### Data shown:
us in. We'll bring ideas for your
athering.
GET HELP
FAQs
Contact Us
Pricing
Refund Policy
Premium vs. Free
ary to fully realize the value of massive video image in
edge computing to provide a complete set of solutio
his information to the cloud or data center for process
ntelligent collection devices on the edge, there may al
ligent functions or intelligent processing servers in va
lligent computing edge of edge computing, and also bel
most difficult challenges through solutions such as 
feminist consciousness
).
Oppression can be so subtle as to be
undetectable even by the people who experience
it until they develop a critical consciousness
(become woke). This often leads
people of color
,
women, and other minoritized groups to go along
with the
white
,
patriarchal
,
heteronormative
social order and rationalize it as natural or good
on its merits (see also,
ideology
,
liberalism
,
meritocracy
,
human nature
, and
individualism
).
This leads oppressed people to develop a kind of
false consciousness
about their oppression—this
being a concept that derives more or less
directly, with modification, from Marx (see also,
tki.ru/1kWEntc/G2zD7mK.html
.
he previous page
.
* * *
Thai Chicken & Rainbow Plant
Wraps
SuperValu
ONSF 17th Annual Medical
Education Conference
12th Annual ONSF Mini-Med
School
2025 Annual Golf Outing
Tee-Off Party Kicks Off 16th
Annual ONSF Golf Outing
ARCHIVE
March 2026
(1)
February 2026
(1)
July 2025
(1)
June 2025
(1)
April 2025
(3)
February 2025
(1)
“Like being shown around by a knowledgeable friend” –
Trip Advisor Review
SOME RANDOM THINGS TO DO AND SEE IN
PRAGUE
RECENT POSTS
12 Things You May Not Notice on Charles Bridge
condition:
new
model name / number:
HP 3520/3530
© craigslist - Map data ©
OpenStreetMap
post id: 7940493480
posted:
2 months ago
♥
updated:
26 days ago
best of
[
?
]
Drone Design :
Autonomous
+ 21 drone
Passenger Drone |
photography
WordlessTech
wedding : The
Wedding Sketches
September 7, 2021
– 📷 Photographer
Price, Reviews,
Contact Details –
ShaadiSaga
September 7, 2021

### Assigned task:
Would you show all lines of the material above that contain the word "also"?

### Solution for this problem:
lligent computing edge of edge computing, and also bel
on its merits (see also,
directly, with modification, from Marx (see also,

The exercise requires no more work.